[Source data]

=== Begin Enclosure ===

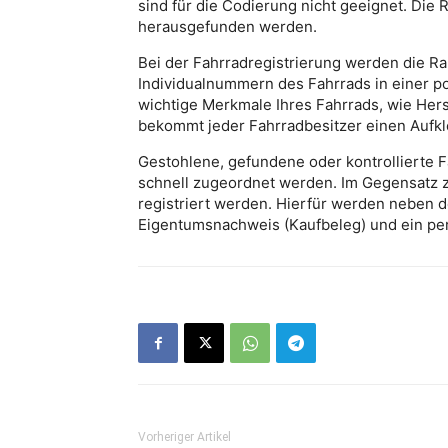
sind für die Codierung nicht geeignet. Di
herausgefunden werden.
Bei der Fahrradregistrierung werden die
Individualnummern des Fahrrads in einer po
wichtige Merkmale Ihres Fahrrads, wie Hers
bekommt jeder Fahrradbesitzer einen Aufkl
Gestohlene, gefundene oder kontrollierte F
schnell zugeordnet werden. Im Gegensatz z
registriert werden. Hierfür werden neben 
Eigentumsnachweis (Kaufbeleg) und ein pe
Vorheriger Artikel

=== End Enclosure ===
=== Begin Enclosure ===

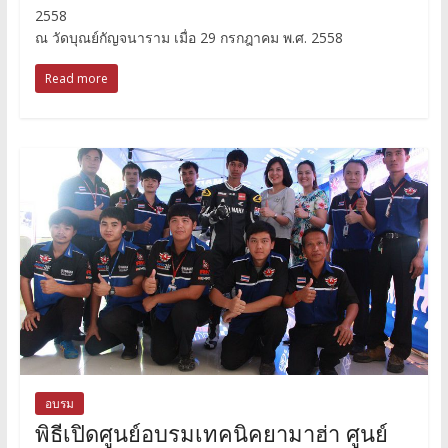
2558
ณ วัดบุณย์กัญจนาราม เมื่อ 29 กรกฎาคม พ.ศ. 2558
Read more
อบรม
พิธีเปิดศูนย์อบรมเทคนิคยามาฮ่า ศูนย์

=== End Enclosure ===

YOUR TASK.
What is the number of lines in the records that contain the word "werden"? Answer with the number and nothing else.

SOLUTION BELOW.
4